#### SUPPLIED MATERIAL ####

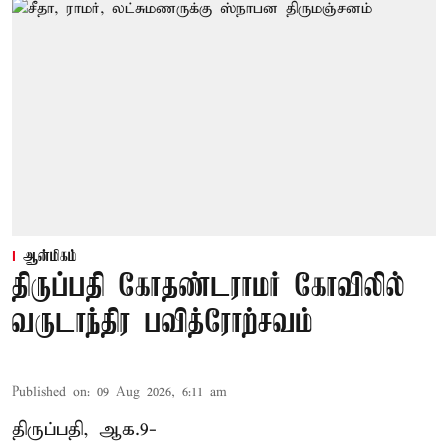
ஆன்மிகம்
திருப்பதி கோதண்டராமர் கோவிலில்
வருடாந்திர பவித்ரோற்சவம்
Published on
:
09 Aug 2026, 6:11 am
திருப்பதி, ஆக.9-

####

### [PROBLEM REQUIREMENTS]
Output the data exactly as it appears. The pictures do not belong in it.

### [RESULT OF THE TASK]
ஆன்மிகம்
திருப்பதி கோதண்டராமர் கோவிலில்
வருடாந்திர பவித்ரோற்சவம்
Published on
:
09 Aug 2026, 6:11 am
திருப்பதி, ஆக.9-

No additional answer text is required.